In a December vote followed by a Feb. 3 final order, the commission approved a nearly $185 million base-rate increase for Tampa Electric in 2025, followed by expected increases of $86.6 million in 2026 and $9.1 million in 2027. The first increases took effect in January.
The commission focused mostly Tuesday on the issue of correcting the mathematical error, which the Office of Public Counsel had raised.
Base rates make up a major part of customers’ monthly electric bills, and rate cases play out over months and involve voluminous amounts of information. Other parts of customers’ bills include such expenses as power-plant fuel and costs of complying with environmental regulations.
One issue in the Tampa Electric case has been its return on equity, a closely watched measure of profitability. The commission approves return-on-equity ranges for utilities and what is known as a “midpoint.” Tampa Electric sought an 11.5% midpoint, with the commission ultimately approving a 10.5% midpoint.
In addressing the request for reconsideration, Public Service Commission staff members last month issued a recommendation backing the commission’s decision to approve the 10.5% midpoint, saying it is “supported by substantial and competent evidence and was reasonable given the unique aspects of TECO’s business.”
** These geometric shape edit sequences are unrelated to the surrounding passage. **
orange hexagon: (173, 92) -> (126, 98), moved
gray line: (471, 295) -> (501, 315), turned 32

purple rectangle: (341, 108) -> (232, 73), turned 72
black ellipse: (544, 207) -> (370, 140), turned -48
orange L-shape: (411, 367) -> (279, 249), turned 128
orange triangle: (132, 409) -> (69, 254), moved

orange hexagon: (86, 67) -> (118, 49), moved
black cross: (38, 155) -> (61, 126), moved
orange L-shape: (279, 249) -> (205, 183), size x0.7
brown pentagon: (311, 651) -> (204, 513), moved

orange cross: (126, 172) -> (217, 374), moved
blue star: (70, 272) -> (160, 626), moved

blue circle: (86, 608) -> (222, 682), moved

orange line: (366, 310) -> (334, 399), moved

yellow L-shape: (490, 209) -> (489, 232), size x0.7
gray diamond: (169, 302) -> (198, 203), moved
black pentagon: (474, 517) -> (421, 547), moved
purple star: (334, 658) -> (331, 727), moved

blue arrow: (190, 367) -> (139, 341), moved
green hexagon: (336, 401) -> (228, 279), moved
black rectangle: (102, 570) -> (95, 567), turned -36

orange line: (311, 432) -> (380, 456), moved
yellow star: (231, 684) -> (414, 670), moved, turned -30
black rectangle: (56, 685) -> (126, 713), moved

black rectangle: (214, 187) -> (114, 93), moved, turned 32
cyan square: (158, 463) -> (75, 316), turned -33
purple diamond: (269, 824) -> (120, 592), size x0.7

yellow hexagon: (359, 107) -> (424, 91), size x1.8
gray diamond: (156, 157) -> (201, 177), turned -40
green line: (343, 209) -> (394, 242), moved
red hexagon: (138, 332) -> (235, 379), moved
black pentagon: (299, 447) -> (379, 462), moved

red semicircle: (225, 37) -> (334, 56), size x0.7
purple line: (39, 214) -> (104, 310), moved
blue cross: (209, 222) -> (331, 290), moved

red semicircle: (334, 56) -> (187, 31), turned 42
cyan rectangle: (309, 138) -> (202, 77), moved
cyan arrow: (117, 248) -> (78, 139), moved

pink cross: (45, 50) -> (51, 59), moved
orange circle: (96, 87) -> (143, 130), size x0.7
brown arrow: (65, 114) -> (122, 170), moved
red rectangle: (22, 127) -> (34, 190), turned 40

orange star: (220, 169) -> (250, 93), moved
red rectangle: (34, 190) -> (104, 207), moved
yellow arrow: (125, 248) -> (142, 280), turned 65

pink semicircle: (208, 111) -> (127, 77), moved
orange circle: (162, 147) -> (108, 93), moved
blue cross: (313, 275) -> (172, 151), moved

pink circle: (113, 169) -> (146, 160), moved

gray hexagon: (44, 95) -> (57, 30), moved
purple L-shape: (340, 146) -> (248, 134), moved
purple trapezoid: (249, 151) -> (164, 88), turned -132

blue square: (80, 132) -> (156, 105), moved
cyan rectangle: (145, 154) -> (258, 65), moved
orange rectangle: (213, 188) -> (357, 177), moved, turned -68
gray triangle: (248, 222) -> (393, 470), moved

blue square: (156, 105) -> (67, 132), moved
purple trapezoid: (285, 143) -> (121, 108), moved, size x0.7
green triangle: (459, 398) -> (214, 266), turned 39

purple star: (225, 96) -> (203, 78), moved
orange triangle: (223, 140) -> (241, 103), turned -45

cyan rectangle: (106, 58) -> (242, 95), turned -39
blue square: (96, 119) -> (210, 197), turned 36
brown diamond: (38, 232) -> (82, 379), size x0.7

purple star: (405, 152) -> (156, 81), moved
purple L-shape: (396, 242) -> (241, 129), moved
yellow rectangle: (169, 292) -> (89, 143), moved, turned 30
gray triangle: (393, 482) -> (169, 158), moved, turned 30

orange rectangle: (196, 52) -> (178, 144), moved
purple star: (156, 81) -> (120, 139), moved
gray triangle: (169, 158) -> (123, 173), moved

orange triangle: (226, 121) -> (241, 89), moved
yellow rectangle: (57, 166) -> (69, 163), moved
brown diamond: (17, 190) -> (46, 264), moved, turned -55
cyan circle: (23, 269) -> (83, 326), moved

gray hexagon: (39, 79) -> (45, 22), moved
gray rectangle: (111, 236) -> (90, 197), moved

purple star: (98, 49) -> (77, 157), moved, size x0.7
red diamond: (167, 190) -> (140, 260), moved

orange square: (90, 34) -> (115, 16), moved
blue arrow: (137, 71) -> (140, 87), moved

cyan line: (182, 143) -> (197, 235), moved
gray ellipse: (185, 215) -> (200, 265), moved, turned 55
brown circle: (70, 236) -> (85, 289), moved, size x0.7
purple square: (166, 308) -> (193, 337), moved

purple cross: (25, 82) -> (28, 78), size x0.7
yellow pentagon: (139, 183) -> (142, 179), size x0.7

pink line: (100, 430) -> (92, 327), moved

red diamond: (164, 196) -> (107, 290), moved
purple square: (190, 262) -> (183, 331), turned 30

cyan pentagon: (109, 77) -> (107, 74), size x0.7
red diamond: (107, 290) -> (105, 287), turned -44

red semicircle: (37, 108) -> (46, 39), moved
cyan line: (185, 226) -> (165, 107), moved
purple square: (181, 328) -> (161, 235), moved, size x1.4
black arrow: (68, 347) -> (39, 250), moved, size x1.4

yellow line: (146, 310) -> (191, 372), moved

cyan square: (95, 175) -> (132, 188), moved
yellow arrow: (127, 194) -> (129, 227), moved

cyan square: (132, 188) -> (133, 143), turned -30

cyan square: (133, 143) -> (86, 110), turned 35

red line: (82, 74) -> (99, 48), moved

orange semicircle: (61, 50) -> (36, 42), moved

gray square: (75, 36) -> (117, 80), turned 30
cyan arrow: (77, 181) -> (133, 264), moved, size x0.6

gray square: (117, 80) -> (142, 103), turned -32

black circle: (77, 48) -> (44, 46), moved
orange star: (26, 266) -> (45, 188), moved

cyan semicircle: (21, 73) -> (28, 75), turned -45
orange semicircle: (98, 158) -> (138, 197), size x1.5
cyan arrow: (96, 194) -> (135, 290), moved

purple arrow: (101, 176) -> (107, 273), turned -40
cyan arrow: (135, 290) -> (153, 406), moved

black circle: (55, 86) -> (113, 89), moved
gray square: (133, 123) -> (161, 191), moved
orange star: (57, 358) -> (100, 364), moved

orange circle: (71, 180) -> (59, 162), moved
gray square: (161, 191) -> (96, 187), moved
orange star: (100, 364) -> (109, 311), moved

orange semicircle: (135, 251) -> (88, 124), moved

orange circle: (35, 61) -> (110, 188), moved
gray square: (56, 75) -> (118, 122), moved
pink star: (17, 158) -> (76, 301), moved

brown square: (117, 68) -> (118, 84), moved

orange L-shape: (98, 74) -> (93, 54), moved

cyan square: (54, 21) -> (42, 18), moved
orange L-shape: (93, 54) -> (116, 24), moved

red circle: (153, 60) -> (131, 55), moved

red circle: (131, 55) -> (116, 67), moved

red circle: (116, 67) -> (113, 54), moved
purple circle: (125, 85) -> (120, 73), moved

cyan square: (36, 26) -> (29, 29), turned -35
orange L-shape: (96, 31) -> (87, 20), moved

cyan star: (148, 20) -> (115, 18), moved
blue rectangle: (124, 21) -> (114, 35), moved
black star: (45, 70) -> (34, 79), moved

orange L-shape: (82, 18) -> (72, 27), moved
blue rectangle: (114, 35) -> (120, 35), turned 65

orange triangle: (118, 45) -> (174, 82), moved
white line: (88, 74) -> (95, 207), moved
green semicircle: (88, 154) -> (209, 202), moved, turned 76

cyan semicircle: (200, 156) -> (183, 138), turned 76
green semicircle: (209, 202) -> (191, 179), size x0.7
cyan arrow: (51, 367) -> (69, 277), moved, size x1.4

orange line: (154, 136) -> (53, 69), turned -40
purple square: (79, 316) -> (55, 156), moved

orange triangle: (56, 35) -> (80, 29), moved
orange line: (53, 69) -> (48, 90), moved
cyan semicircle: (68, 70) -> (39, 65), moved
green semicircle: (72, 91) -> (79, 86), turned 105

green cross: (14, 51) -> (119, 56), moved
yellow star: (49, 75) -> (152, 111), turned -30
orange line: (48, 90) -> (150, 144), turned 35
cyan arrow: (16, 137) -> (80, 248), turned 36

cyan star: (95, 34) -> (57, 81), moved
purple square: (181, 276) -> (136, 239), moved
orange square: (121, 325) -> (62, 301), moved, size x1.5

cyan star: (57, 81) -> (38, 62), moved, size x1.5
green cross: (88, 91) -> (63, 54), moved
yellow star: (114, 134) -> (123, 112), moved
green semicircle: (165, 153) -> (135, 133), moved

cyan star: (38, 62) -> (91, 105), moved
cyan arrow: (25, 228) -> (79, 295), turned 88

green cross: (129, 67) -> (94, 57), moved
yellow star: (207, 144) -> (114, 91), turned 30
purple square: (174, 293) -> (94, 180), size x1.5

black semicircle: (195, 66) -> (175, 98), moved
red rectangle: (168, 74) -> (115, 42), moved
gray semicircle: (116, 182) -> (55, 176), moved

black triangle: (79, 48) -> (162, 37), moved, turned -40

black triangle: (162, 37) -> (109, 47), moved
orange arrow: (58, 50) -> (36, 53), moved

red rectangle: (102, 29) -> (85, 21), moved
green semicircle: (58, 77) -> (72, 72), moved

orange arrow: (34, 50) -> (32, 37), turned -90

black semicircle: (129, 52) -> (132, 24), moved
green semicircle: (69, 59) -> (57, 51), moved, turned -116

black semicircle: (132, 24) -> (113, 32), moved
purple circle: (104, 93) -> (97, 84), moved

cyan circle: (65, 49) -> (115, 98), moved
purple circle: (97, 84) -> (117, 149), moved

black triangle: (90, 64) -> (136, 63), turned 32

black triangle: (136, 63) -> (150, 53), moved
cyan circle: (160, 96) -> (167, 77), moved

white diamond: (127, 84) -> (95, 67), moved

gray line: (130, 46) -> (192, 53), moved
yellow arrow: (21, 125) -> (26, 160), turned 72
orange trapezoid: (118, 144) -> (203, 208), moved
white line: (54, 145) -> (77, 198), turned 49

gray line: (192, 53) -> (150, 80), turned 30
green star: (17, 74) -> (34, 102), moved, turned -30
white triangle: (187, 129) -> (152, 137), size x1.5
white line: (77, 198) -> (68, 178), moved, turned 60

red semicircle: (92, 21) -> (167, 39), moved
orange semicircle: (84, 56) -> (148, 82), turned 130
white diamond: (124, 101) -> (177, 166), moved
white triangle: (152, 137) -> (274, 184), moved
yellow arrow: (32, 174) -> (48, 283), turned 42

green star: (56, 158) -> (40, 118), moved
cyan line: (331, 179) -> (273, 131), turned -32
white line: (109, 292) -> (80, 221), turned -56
“The commission was confronted with a considerable amount of competing testimony including over 20 variations of financial models provided by three competing witnesses and further testimony provided by two additional witnesses,” the staff recommendation said. “Additionally, TECO established that it faces unique risks due to its geography, namely having a highly concentrated service territory located in an area prone to potentially devastating hurricanes which may cause considerable damage to a high percentage of TECO’s territory.”
But in its Feb. 18 request for reconsideration, the Office of Public Counsel said Tampa’s Electric’s “size and storm risk are already mitigated through other methods.” Also, it pointed to the commission staff saying in November that the return-on-equity midpoint should be 10.3%— rather than the 10.5% later approved by the commission.